Selon le consul, il n’y a pas de preuve que les arrestations étaient faites au hasard et que toutes les personnes franchissant un poste de contrôle établi sur un coin de rue pouvaient être automatiquement arrêtées, contrairement à ce qui a abondamment circulé sur les médias sociaux, générant bien des inquiétudes.

Il rapporte avoir vu des marchés d’alimentation, des garages, des restaurants vides cette semaine-là, car les Mexicains n’osaient plus sortir.
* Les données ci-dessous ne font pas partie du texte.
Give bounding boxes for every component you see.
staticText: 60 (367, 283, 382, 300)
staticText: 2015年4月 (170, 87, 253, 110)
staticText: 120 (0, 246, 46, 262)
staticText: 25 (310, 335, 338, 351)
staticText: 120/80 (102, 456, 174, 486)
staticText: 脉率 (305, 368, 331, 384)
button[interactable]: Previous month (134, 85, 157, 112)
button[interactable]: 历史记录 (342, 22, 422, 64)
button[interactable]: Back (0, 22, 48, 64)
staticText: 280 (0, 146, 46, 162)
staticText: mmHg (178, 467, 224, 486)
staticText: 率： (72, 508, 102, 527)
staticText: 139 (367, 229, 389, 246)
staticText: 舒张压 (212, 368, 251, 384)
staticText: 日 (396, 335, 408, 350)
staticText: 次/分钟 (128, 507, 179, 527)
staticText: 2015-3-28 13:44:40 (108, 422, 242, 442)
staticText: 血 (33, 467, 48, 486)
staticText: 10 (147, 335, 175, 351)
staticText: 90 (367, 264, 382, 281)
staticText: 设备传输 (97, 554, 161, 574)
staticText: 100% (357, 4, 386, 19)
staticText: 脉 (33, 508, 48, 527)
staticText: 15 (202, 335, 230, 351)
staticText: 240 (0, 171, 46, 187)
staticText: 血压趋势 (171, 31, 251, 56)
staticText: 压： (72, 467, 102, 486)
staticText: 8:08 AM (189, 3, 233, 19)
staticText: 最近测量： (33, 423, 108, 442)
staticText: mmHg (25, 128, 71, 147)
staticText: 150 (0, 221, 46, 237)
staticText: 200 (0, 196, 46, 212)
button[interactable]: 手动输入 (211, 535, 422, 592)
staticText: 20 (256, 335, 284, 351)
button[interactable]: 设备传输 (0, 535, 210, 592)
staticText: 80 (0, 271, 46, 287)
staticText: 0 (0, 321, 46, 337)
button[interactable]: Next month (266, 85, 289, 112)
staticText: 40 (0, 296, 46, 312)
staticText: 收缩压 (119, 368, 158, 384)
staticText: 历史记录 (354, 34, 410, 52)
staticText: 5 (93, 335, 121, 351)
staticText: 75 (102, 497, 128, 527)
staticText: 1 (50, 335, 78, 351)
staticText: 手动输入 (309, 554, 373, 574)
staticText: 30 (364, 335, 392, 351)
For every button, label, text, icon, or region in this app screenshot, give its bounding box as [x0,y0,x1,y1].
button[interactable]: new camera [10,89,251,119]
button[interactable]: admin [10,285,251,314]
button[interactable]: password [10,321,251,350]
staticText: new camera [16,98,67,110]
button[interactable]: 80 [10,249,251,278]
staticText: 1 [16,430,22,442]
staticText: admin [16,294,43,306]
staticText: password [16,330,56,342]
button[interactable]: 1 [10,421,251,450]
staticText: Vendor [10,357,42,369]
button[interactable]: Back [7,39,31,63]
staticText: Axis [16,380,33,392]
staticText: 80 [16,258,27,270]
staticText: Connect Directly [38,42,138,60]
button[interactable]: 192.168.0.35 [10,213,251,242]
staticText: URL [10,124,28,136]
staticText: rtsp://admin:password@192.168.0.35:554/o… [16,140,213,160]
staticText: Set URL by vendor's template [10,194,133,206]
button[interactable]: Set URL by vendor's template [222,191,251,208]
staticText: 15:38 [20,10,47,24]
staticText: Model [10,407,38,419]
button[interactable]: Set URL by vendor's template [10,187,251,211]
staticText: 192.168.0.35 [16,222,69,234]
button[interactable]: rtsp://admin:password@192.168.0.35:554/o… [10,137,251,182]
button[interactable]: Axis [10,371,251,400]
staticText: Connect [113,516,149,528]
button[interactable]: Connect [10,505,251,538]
Des familles sont séparées lorsque le père est déporté, ajoute-t-il.

Depuis, la situation est revenue à la normale, alors qu’il y a deux à quatre arrestations par jour, affirme M. Gonzales Gutiérrez.

«Mais l’anxiété demeure, dit-il en entrevue, dans la cour du centre culturel mexico-américain à Austin. Cela a créé un choc et un niveau d’anxiété. Certains ont été détenus juste à l’extérieur des écoles, après y avoir déposé leurs enfants, d’autres ont été détenus en plein coeur des quartiers immigrants.»

Beaucoup d’entre eux avaient des racines bien établies dans la région: maison, travail, enfants à l’école, souligne-t-il.

Des 51 personnes détenues par ICE, quelques-unes ont signé leur acte de déportation volontaire, d’autres l’ont été ou le seront sur ordre d’un juge, certains avaient commis des crimes graves et seront aussi déportés, et le reste tente de se battre devant des juges d’immigration.

M. Gonzales Gutiérrez déplore aussi le fait que ce climat «anti-immigrant» a donné une impression de pouvoir à certains policiers, qui se sentent autorisés à avoir une attitude plus agressive. Mais pas à Austin, précise-t-il immédiatement. Il juge sa population, comme les policiers, très inclusive et ouverte. La ville s’est d’ailleurs déclarée «ville-sanctuaire» et les autorités du comté refusent de remettre aux autorités fédérales des immigrants sans papiers.